The irony of searching for a lost stream in Manhattan on a blazing hot day was not lost on those of us who took the recent Atlas Obscura tour with Undercity’s Steve Duncan, a “guerrilla” historian and urban explorer. The tour followed the 1.5 mile route of the now buried Minetta Brook, which originally ran above ground in Greenwich Village. The stream flowed through the western section of Washington Square Park, which was then just a marsh and ran out to the Hudson River at what is now Charlton Street.
Steve arrived wearing an orange mesh vest, a well-worn cap and nice leather shoes, ringed with bits of dried mud. The twenty of us stood at the Union Square Forever 21, listening to his introduction of the world under our feet. Rushing rivers under Union Square? Hard to imagine, we thought. Steve continued with an enthusiasm that wouldn’t flag over the course of three hours on the black tar streets of Manhattan.
Our first stop was a Subway sandwich shop. Too late for lunch, I wondered what the deal was. We paused long enough for Steve to point out the first of dozens of manhole covers he would point to throughout the day. It was in the middle of the street, partially under a parked car, partially under a big MTA bus rumbling by.
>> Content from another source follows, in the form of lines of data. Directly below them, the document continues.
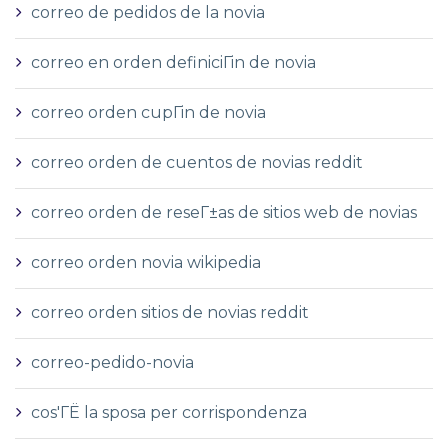
correo de pedidos de la novia
correo en orden definiciГіn de novia
correo orden cupГіn de novia
correo orden de cuentos de novias reddit
correo orden de reseГ±as de sitios web de novias
correo orden novia wikipedia
correo orden sitios de novias reddit
correo-pedido-novia
cos'ГЁ la sposa per corrispondenza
At our next stop we paused, at the corner of 14th Street and 5th Avenue to notice the designs engraved in the various covers sprinkled throughout the intersection. Was there a diamond pattern, squares, or grates? They all meant something and in all cases spoke to which municipal department needed it: electrical, sewage, water supply, runoff, subway, you name it. This one was easy. It said WSNY, which stands for Water Supply New York. The stop was brief and our motley crew of city dwellers wandered south along 5th Avenue, making a right on 12th Street, and pausing in front of the First Presbyterian Church. Standing in the shadow of the Gothic revival building dedicated in 1846, just after the stream was covered up, it became clear why the river was forced underground. One word: expansion.